Arthur Philip TROCK, Appellant, v. STATE of Florida, Appellee.
Arthur Trock was convicted of carrying a concealed firearm in violation of section 790.01(2), Florida Statutes (2006). In this direct appeal, he argues the trial court erred in denying his motion for judgment of acquittal. We agree and reverse. Our standard of review is de novo. See Sutton v. State, 834 So.2d 332, 334 (Fla. 5th DCA 2003).

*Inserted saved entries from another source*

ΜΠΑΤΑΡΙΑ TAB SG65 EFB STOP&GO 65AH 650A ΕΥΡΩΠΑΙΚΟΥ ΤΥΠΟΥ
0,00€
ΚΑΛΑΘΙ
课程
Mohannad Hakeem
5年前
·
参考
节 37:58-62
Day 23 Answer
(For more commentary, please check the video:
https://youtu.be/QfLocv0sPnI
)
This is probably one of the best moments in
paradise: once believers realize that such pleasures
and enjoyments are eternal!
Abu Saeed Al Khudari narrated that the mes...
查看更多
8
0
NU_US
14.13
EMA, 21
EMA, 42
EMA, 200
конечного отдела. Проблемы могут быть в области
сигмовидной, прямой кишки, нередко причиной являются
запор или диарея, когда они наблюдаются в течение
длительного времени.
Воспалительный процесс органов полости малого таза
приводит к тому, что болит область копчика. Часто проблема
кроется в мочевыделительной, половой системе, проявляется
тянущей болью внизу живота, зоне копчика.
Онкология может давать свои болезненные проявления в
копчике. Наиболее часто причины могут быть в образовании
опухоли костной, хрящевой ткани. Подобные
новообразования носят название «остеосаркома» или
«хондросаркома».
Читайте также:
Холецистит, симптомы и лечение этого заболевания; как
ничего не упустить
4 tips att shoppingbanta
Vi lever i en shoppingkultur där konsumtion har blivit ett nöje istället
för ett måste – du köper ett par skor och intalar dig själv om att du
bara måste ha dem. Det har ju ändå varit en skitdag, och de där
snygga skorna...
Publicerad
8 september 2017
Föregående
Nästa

Under section 790.01(2), it is a crime for any person to carry a concealed firearm on or about his or her person. However, the Legislature has prescribed certain exceptions to this general prohibition. One of those exceptions is contained in section 790.25(5), which provides:
[I]t is lawful and is not a violation of s. 790.01 for a person 18 years of age or older to possess a concealed firearm or other weapon for self-defense or other lawful purpose within the interior of a private conveyance, without a license, if the firearm or other weapon is securely encased or is otherwise not readily accessible for immediate use. Nothing herein contained prohibits the carrying of a legal firearm other than a handgun anywhere in a private conveyance when such firearm is being carried for a lawful use. Nothing herein contained shall be construed to authorize the carrying of a concealed firearm or other weapon on the person. This subsection shall be liberally construed in favor of the lawful use, ownership, and possession of firearms and other weapons, including lawful self-defense as provided in s. 776.012.
§ 790.25(5), Fla. Stat. (2006) (emphasis added). Of critical importance here, “ ‘[s]ecurely encased’ means in a glove compartment, whether or not locked; snapped in a holster; in a gun case, whether or not locked; in a zippered gun case; or in a closed box or container which requires a lid or cover to be opened for access.” § 790.001(17), Fla. Stat. (2006).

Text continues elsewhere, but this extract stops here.